How to explain to a child why he should read books? You can try to offer your child to choose a profession of the future, because with the advent of artificial intelligence, either those who surpass artificial intelligence in skills and are able to understand its algorithms will be able to find a job, or... For example, hairdressers.
Although, who knows, maybe there will be robot hairdressers soon?
The first option requires creative thinking, erudition, and the ability to analyze. The second is the availability of experience, practical skills, but apparently soon the market will be overcrowded with such professions, because the level of school and university education is falling.
What Educators Say: AI and Academic Integrity
In the summer, a large-scale study was conducted among teachers of universities and colleges. It turned out that teachers are not enthusiastic about the influence of neural networks: they note an increase in academic dishonesty, a deterioration in students' skills, and a decrease in the quality of content that they submit as their works.
According to Wiley Publishing, 68% of educators around the world are skeptical about the impact of AI on students and the educational process.
But most of all, real stories speak about the problem.

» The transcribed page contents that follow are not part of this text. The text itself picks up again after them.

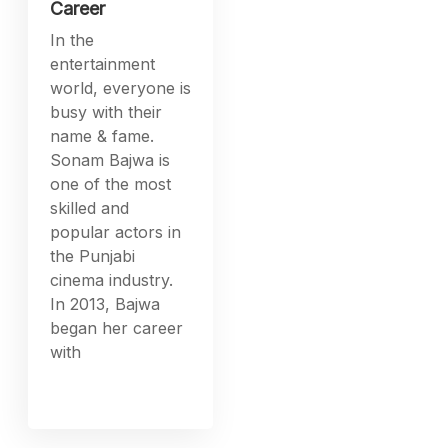
Career
In the
entertainment
world, everyone is
busy with their
name & fame.
Sonam Bajwa is
one of the most
skilled and
popular actors in
the Punjabi
cinema industry.
In 2013, Bajwa
began her career
with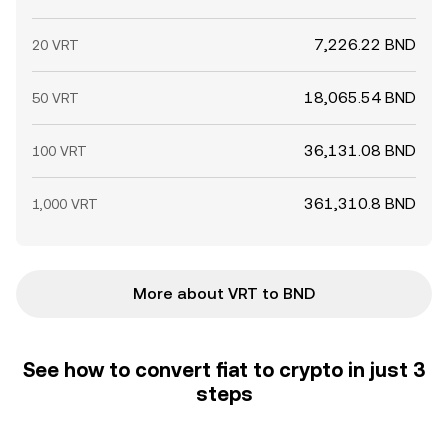
7,226.22 BND
20 VRT
18,065.54 BND
50 VRT
36,131.08 BND
100 VRT
361,310.8 BND
1,000 VRT
More about VRT to BND
See how to convert fiat to crypto in just 3
steps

One of the survey respondents shared: to the question "What pleased you lately?" he answered: "The student did the work himself. Wrong, but myself." An alarm bell...

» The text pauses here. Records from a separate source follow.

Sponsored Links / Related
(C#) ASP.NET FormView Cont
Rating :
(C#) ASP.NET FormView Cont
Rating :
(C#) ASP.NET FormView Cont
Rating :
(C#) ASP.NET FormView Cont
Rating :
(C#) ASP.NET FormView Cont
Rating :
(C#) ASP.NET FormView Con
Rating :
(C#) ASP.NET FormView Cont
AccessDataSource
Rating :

Senseless prohibitions and useless measures
A logical step is to ban the use of AI in educational work. But how? There have already been attempts, but, as the teachers themselves admit, they are of little use. In one university, for example, a student is now required to indicate what kind of AI he uses. But who will check if this is true? Anti-plagiarism systems are also not a panacea: they can only analyze graduation papers, and are not available for tests and regular essays.
In addition, research shows that the problem of dishonesty has existed before. For example, a survey conducted at 40 universities in the United States showed that 70% of students have cheated at least once! And the most interesting thing is that after the appearance of ChatGPT, this figure did not grow, but even decreased slightly.
Maybe it's not about AI?
Then why are students increasingly resorting to algorithms? Most likely, the reason is in the format of the studying tasks itself. If the work is reduced to retelling information and linking, then, of course, a neural network can easily cope with this. The question is, why should a student spend time on this if it is enough to enter a couple of requests into ChatGPT? So the problem is not that students use AI, but that they don't see the point in their assignments.

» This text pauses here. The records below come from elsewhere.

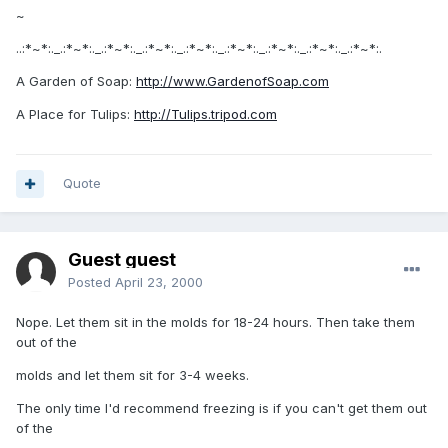
~
..:*~*:._.:*~*:._.:*~*:._.:*~*:._.:*~*:._.:*~*:._.:*~*:._.:*~*:._.:*~*:.
A Garden of Soap:
http://www.GardenofSoap.com
A Place for Tulips:
http://Tulips.tripod.com
Quote
Guest guest
Posted
April 23, 2000
Nope. Let them sit in the molds for 18-24 hours. Then take them
out of the
molds and let them sit for 3-4 weeks.
The only time I'd recommend freezing is if you can't get them out
of the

What tasks of the neural network are not yet up to the task?
To really test knowledge, you need to change the very approach to education: rewriting essays should become a thing of the past, the emphasis should be on creative and analytical tasks that AI alone cannot cope with. For example:
- In-depth context analysis. Why do revolutions end in success in one country and failure in another?
- Practical application of knowledge. How can the infrastructure of your hometown be improved?
- Fact-checking. Which of the popular historical myths are actually not true?
Such tasks require the student to think, search for non-standard solutions, and critical thinking.
Higher Education: Rebuilding the System
AI has already forced many professions to change — now it's the turn of education. Fundamental education must become truly fundamental again:
- The study of not only specialized disciplines, but also logic, rhetoric, philosophy,
- Skills of discussion, argumentation, interaction with other people,
- Development of analytical thinking and the ability to see the connections between different spheres.
In fact, this is a return to classical university education, where not just the amount of knowledge is important, but the ability to think, reason, and analyze.
Choosing between a flashlight and a spotlight
Letting a student out into the world with only applied skills is like giving him a flashlight in a dark forest: this way he will see only a narrow section of the path. But if he learns to analyze, make logical connections, and understand the broad context, he will have a spotlight that illuminates a much larger space!
This is the new role of education in the age of AI: not to fight technology, but to teach people to be one step ahead of it.